The truck's original driver was probably still in a rental shower stall at the truck stop, waiting for Ashleigh's promised rendezvous with him.
“Can I help you?” the guard asked, stepping out of the gate booth. He cast a dubious look at the pig on the side of the truck. He was chunky, balding man in his late forties, wearing a black security uniform. The logo on his badge read “SyntaCorp, LLC.”
“We're supposed to make a delivery,” Alexander told him.
“I don't have anything on the clipboard. You sure you got the right place? We're not in the grocery business here.”
“Neither am I,” Alexander said. “SyntaCorp just wanted to keep things discreet.”
“Oh, gotcha.” The guard relaxed a little. “Just hand me your corporate ID card, and I'll swipe it for the records.”
“I have it, sorry.” Ashleigh took a deep breath and climbed over Alexander to smile at the guard through the window. She'd opened the top four buttons of her shirt, and the bait worked—the guard took in the very generous view of her breasts.
Ashleigh breathed out a cloud of spores that looked like pink dandelion heads. They snowed down on the guard's hair, face and uniform, and his mouth gaped open.
Alexander held his breath and tried to avoid breathing in the airborne love charms, but a few landed on his face, intensifying his genuine desire for Ashleigh.
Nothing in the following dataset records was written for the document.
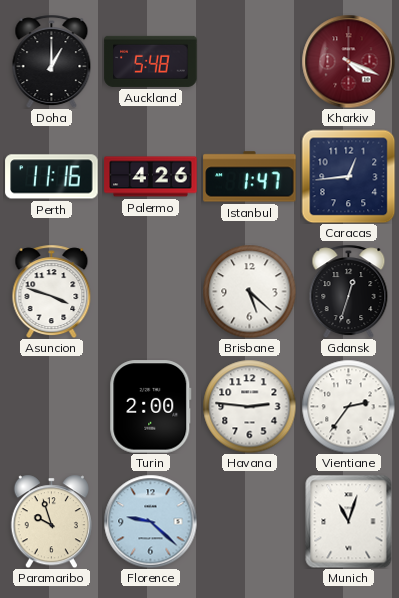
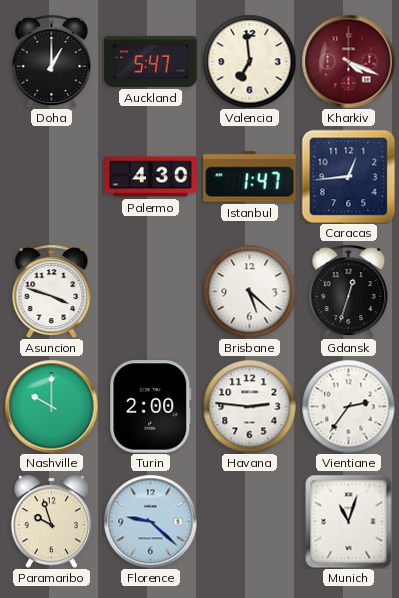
Auckland: 5:48 -> 5:47
Valencia: none -> 6:59
Perth: 11:16 -> none
Palermo: 4:26 -> 4:30
Nashville: none -> 10:00
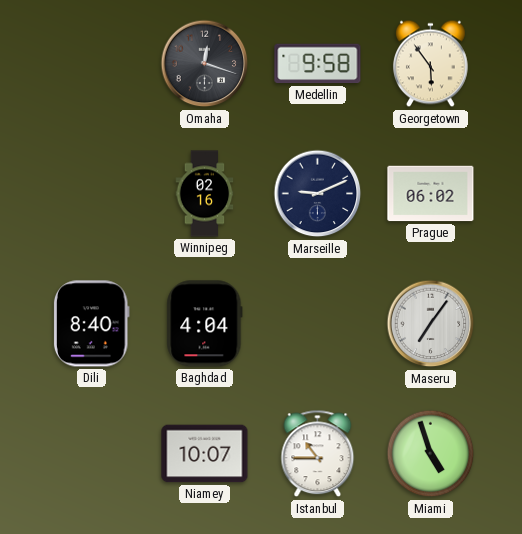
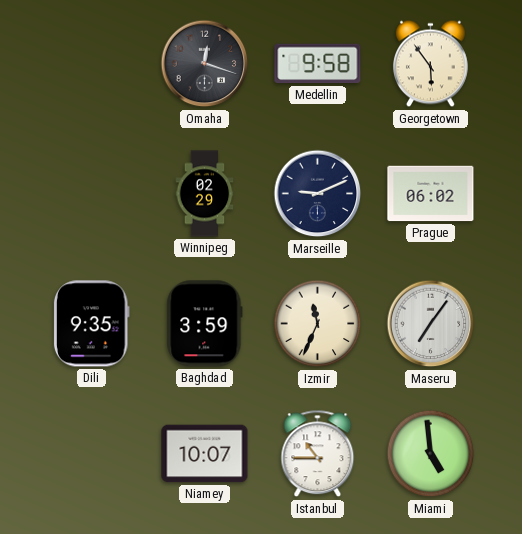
Winnipeg: 02:16 -> 02:29
Dili: 8:40 -> 9:35
Baghdad: 4:04 -> 3:59
Izmir: none -> 11:34
Miami: 4:57 -> 4:59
It took all his willpower to keep his hands off her—grabbing for her would let her know the charm had worked on Alexander. Although, he thought, he didn't really need to hide things from Ashleigh. They were friends now, and with any luck, they'd be lovers soon. He could probably trust her now. He was kind of in love with her.
Alexander shook his head, trying to fight back those feelings.
The security guard was staring at Ashleigh with a dazed, wide-eyed look.
“Can I see your ID card?” Ashleigh asked, with a fake giggle. “I bet your picture is so cute.”